Plenary and Topical Lectures

Plenary and topical lectures are given by eminent scientists and engineers.

Recordings

Video recordings and multimedia of Dr. Holdren's address and the other plenary lectures are available for free below.

Audio recordings of lectures and symposia from the 2007 AAAS Annual Meeting are available for sale from the Lawrence Media Group. Use the search box on LMG's site to find sessions of interest. For example, enter "Brown" to find the topical lecture by Michael Brown. Enter "energy" to find symposia that pertain to this subject.

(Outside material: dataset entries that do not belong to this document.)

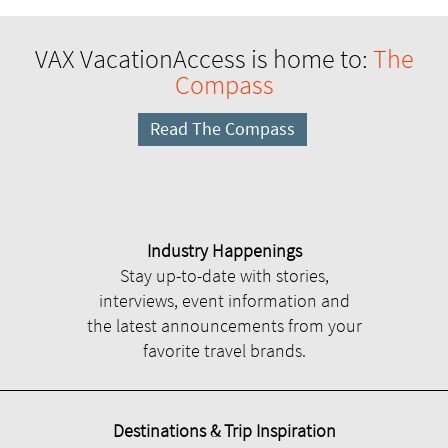
VAX VacationAccess is home to:
The
Compass
Read The Compass
Industry Happenings
Stay up-to-date with stories,
interviews, event information and
the latest announcements from your
favorite travel brands.
Destinations & Trip Inspiration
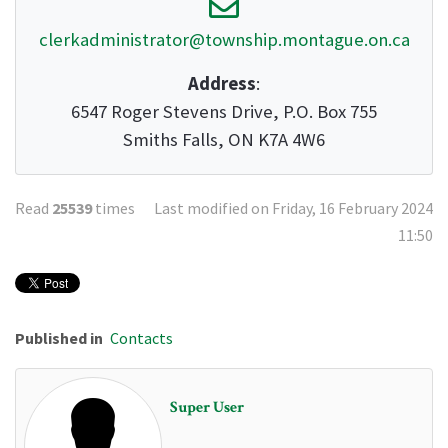
clerkadministrator@township.montague.on.ca
Address
:
6547 Roger Stevens Drive, P.O. Box 755
Smiths Falls, ON K7A 4W6
Read
25539
times
Last modified on Friday, 16 February 2024
11:50
Published in
Contacts
Super User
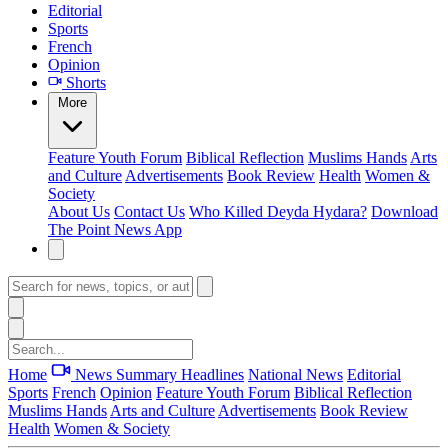
Editorial
Sports
French
Opinion
Shorts
More
Feature
Youth Forum
Biblical Reflection
Muslims Hands
Arts
and Culture
Advertisements
Book Review
Health
Women &
Society
About Us
Contact Us
Who Killed Deyda Hydara?
Download
The Point News App
Home
News Summary
Headlines
National News
Editorial
Sports
French
Opinion
Feature
Youth Forum
Biblical Reflection
Muslims Hands
Arts and Culture
Advertisements
Book Review
Health
Women & Society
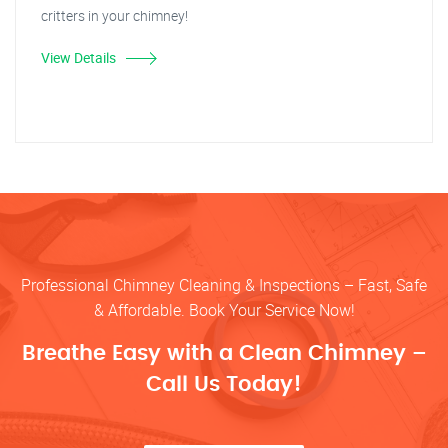
critters in your chimney!
View Details
Professional Chimney Cleaning & Inspections – Fast, Safe
& Affordable. Book Your Service Now!
Breathe Easy with a Clean Chimney –
Call Us Today!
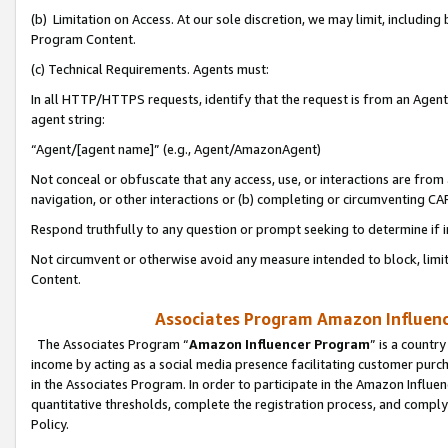
(b) Limitation on Access. At our sole discretion, we may limit, includin
Program Content.
(c) Technical Requirements. Agents must:
In all HTTP/HTTPS requests, identify that the request is from an Agent 
agent string:
“Agent/[agent name]” (e.g., Agent/AmazonAgent)
Not conceal or obfuscate that any access, use, or interactions are fro
navigation, or other interactions or (b) completing or circumventing 
Respond truthfully to any question or prompt seeking to determine if 
Not circumvent or otherwise avoid any measure intended to block, limit
Content.
Associates Program Amazon Influence
The Associates Program “
Amazon Influencer Program
” is a countr
income by acting as a social media presence facilitating customer purc
in the Associates Program. In order to participate in the Amazon Influen
quantitative thresholds, complete the registration process, and comply
Policy.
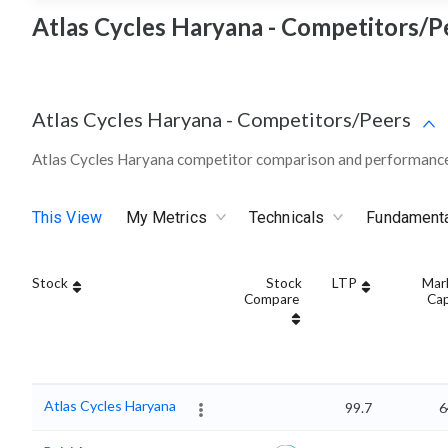
Atlas Cycles Haryana - Competitors/P
Atlas Cycles Haryana
-
Competitors/Peers
Atlas Cycles Haryana competitor comparison and performance
This View
My Metrics
Technicals
Fundament
Stock
Stock
LTP
Mar
Compare
Ca
Atlas Cycles Haryana
99.7
6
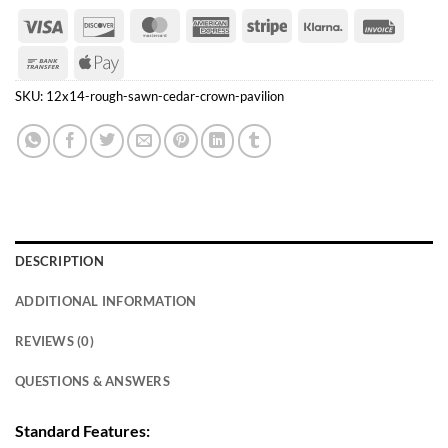
Visa
Discover
MasterCard
American
Stripe
Klarna
Invoice
Express
Bank
Apple
Transfer
Pay
SKU:
12x14-rough-sawn-cedar-crown-pavilion
DESCRIPTION
ADDITIONAL INFORMATION
REVIEWS (0)
QUESTIONS & ANSWERS
Standard Features:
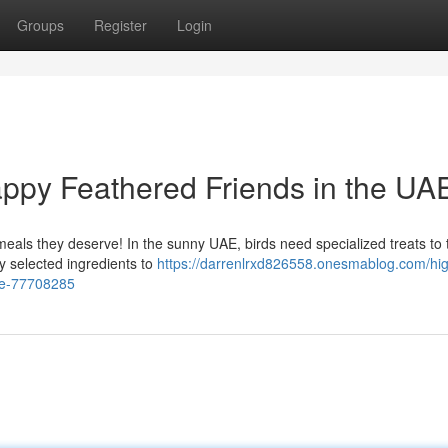
Groups
Register
Login
ppy Feathered Friends in the UA
meals they deserve! In the sunny UAE, birds need specialized treats to t
ly selected ingredients to
https://darrenlrxd826558.onesmablog.com/hi
uae-77708285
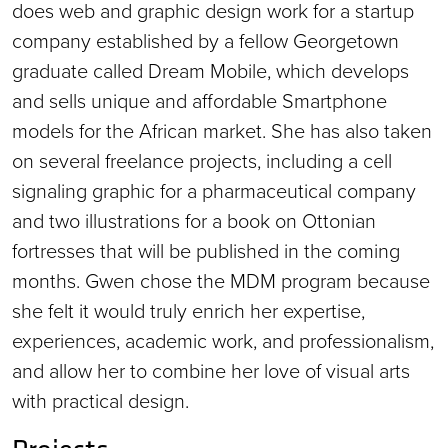
does web and graphic design work for a startup
company established by a fellow Georgetown
graduate called Dream Mobile, which develops
and sells unique and affordable Smartphone
models for the African market. She has also taken
on several freelance projects, including a cell
signaling graphic for a pharmaceutical company
and two illustrations for a book on Ottonian
fortresses that will be published in the coming
months. Gwen chose the MDM program because
she felt it would truly enrich her expertise,
experiences, academic work, and professionalism,
and allow her to combine her love of visual arts
with practical design.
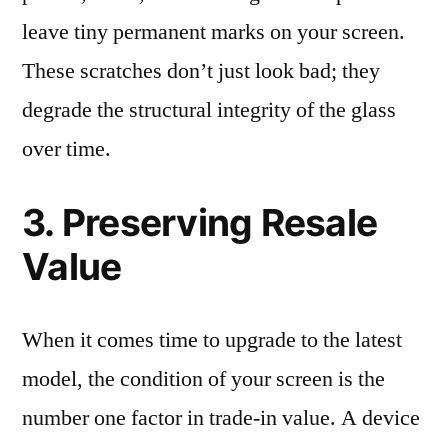
leave tiny permanent marks on your screen.
These scratches don’t just look bad; they
degrade the structural integrity of the glass
over time.
3. Preserving Resale
Value
When it comes time to upgrade to the latest
model, the condition of your screen is the
number one factor in trade-in value. A device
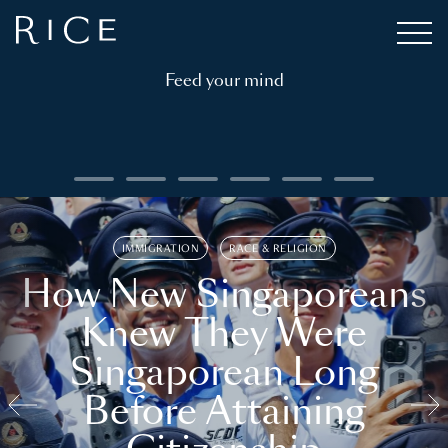
Feed your mind
IMMIGRATION
RACE & RELIGION
How New Singaporeans
Knew They Were
Singaporean Long
Before Attaining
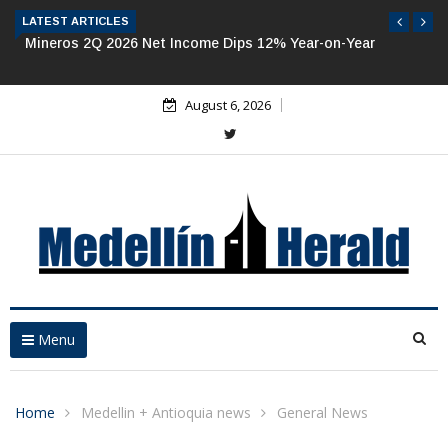
LATEST ARTICLES
Mineros 2Q 2026 Net Income Dips 12% Year-on-Year
August 6, 2026
Menu
Home
Medellin + Antioquia news
General News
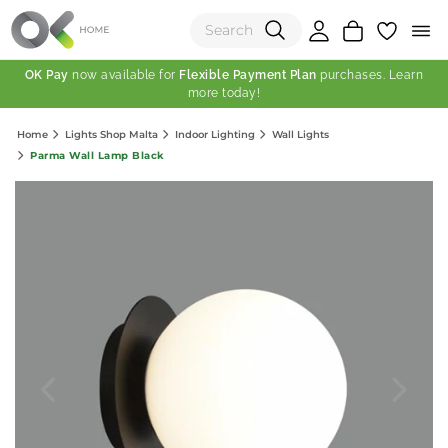
OK Pay
now available for
Flexible Payment Plan
purchases. Learn
more today!
(0)
Home
Lights Shop Malta
Indoor Lighting
Wall Lights
Total:
Parma Wall Lamp Black
View Shopping Cart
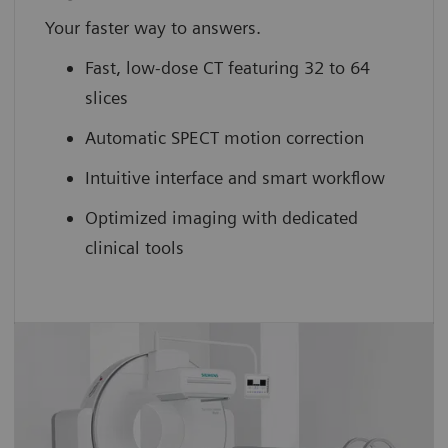
Your faster way to answers.
Fast, low-dose CT featuring 32 to 64
slices
Automatic SPECT motion correction
Intuitive interface and smart workflow
Optimized imaging with dedicated
clinical tools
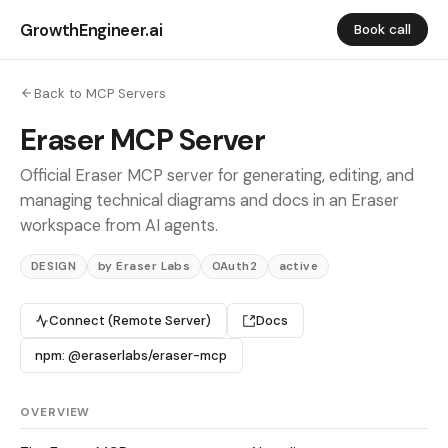
GrowthEngineer.ai
Book call
Back to MCP Servers
Eraser MCP Server
Official Eraser MCP server for generating, editing, and
managing technical diagrams and docs in an Eraser
workspace from AI agents.
DESIGN
by Eraser Labs
OAuth2
active
Connect (Remote Server)
Docs
npm: @eraserlabs/eraser-mcp
OVERVIEW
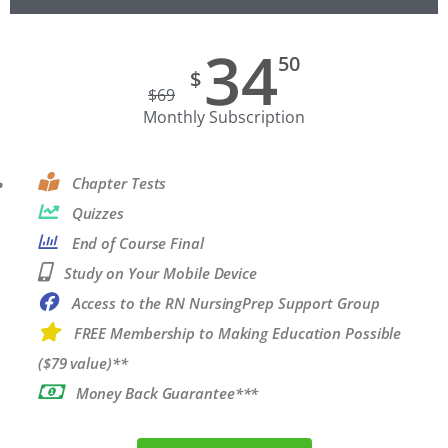
34
50
$
$
69
Monthly Subscription
Chapter Tests
Quizzes
End of Course Final
Study on Your Mobile Device
Access to the RN NursingPrep Support Group
FREE Membership to Making Education Possible
($79 value)**
Money Back Guarantee***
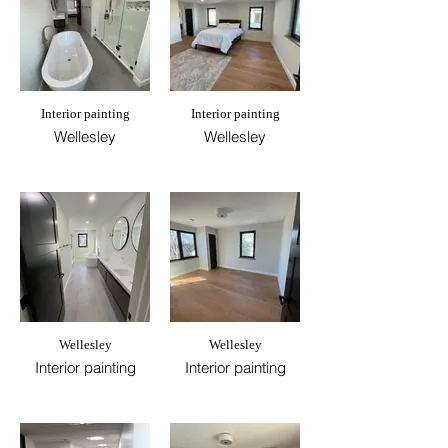
Interior painting
Interior painting
Wellesley
Wellesley
Wellesley
Wellesley
Interior painting
Interior painting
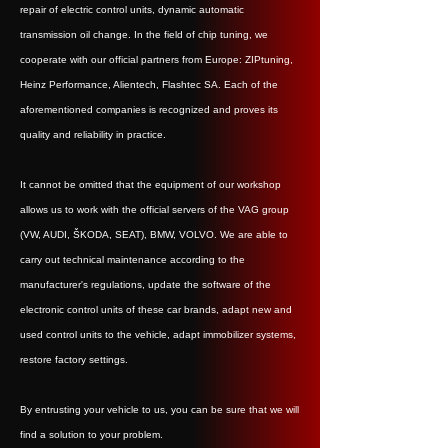
repair of electric control units, dynamic automatic
transmission oil change. In the field of chip tuning, we
cooperate with our official partners from Europe: ZIPtuning,
Heinz Performance, Alientech, Flashtec SA. Each of the
aforementioned companies is recognized and proves its
quality and reliability in practice.
It cannot be omitted that the equipment of our workshop
allows us to work with the official servers of the VAG group
(VW, AUDI, ŠKODA, SEAT), BMW, VOLVO. We are able to
carry out technical maintenance according to the
manufacturer's regulations, update the software of the
electronic control units of these car brands, adapt new and
used control units to the vehicle, adapt immobilizer systems,
restore factory settings.
By entrusting your vehicle to us, you can be sure that we will
find a solution to your problem.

You can also choose some audio selections from this pop-up list:

Video and other materials from the global climate-change town hall, "Communicating and Learning About Global Climate Change," are available for free from the Town Hall page.

Plenary Lectures  

[PHOTOGRAPH] John P. Holdren, Ph.D., photo © Martha Stewart

President's Address

John P. Holdren, Ph.D.

AAAS President; Director, The Woods Hole Research Center; Teresa and John Heinz Professor of Environmental Policy, Harvard University

Trained in engineering and plasma physics at the Massachusetts Institute of Technology and Stanford University, Holdren co-founded the graduate program in energy and resources at the University of California, Berkeley in 1973 after brief stints at the Lawrence Livermore National Laboratory and Caltech. At Harvard he teaches both in the Kennedy School of Government—where he Directs the Program on Science, Technology, and Public Policy—and in the Department of Earth and Planetary Sciences. His work has focused on energy technology and policy, global environmental change, and nuclear arms control and nonproliferation.

Watch the welcoming remarks by Gilbert S. Omenn, John Holdren, and Susan Desmond Hellman in RealVideo
Watch the president's address in RealVideo
Download the PowerPoint presentation
[PHOTOGRAPH] Larry Page

Larry Page

Co-Founder and President, Products, Google Inc.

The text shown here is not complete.